I would expect my readership, as an erudite lot, to immediately understand the references in the title of this post (which could also have been stated as “Of Bullets and Balloons). In the light of these two world events though, my attention has been drawn to a pernicious little meme propagating around the twitterverse in the continual non-war that is the old science vs. religion debate. I call it a non-war because actually most folks will agree that science is very good at explaining the “how” and religion (or more correctly “faith”) is concerned far more with the “why”. They are most definitely over-lapping, but I sometimes wonder whether the discussions are better phrased in the light of the application, rather than the principle, in which case it could be argued that it is not science and religion that can be seen at odds, but applied science and religion (which is applied or, rather often, mis-applied faith). That, however, is unwieldy and more importantly, unlikely to gain any traction due to the established terminology.

However, once more, I am digressing. The pernicious paragraph that has come to my attention (thanks to Kalyr), runs as follows:

Dear Religion, This week I safely dropped a human from space; you shot a 14 yr old girl in the head for wanting education. Yours, Science.

How, I was asked, do you rebut that? In short, I’m not sure you can rebut it, simply because of the incredibly brief medium that is the Tweet.

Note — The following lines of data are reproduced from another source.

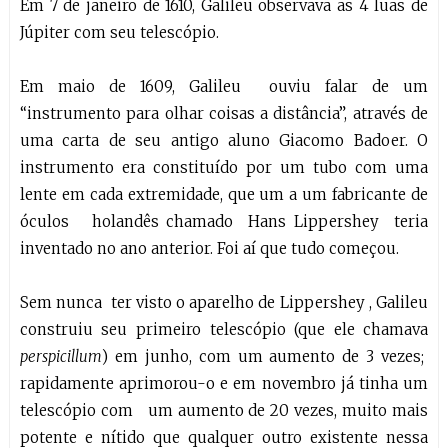
Em 7 de janeiro de 1610, Galileu observava as 4 luas de
Júpiter com seu telescópio.
Em maio de 1609, Galileu ouviu falar de um
“instrumento para olhar coisas a distância”, através de
uma carta de seu antigo aluno Giacomo Badoer. O
instrumento era constituído por um tubo com uma
lente em cada extremidade, que um a um fabricante de
óculos holandês chamado Hans Lippershey teria
inventado no ano anterior. Foi aí que tudo começou.
Sem nunca ter visto o aparelho de Lippershey , Galileu
construiu seu primeiro telescópio (que ele chamava
perspicillum
) em junho, com um aumento de 3 vezes;
rapidamente aprimorou-o e em novembro já tinha um
telescópio com um aumento de 20 vezes, muito mais
potente e nítido que qualquer outro existente nessa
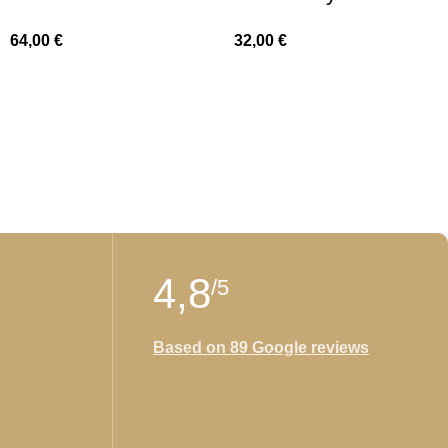
64,00
€
32,00
€
4,8
/5
Based on 89 Google reviews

You can, however, counter it. You can’t debate, but you can challenge. (And in passing notice how the classic pattern of comparing “your” best with the “others” worst is clearly on display here).

How, then would you respond? Preferably with integrity and honesty.

This is what I’ve come up with, after a fair amount of thought. I can’t say it’s perfect, but it’s a start.

Dear Science, Your hand made the gun that did the deed. I point to the hand that made both the explorer and the explored. Yours, Religion.

I await responses with interest, but I’m maybe more concerned that nobody at the University seems to think I might even have something to offer….



1. Jane - 17 October 2012

I think that among other things, you make a very important distinction between “faith” and “religion”, here. It’s organised religion, a social structure that creates rigid rules and then tries to impose them on others, that potentially decides to kill little girls. That’s a bad thing, and while I’ve never felt the slightest temptation to take part in that sort of organisation myself, I suspect the small subset of those that do who also do the “impose on others” part have lost track of the “faith” side of things.

2. Chris - 18 October 2012

The more contained the American culture war is, the better. Your work and efforts will bear a return over time.

I listened to Analysis featuring Professor Manuel Castells and Paul Mason from Newsnight. http://www.bbc.co.uk/programmes/b01n9yg1

It discusses Network Society, Identity politics and the rejection of mainstream organisations by the young and disenfranchised. Professor Castells notes a loss of faith in all institutions.Not just hierarchical organisations but political structures and academic bodies. Understand those forces in society and your chaplaincy will find new relevancy. Science vs Religion is a cover issue for political grievances. I believe the actual Science vs Religion debate is only of interest to a very small group of people.

Find a way to speak to people’s concerns and they will engage with you. Being of value and becoming part of a community can trump pithy couplets slapped on an image macro.

3. Thomas Zunder - 18 October 2012

People use all kinds of dogma to oppress each other. Even science.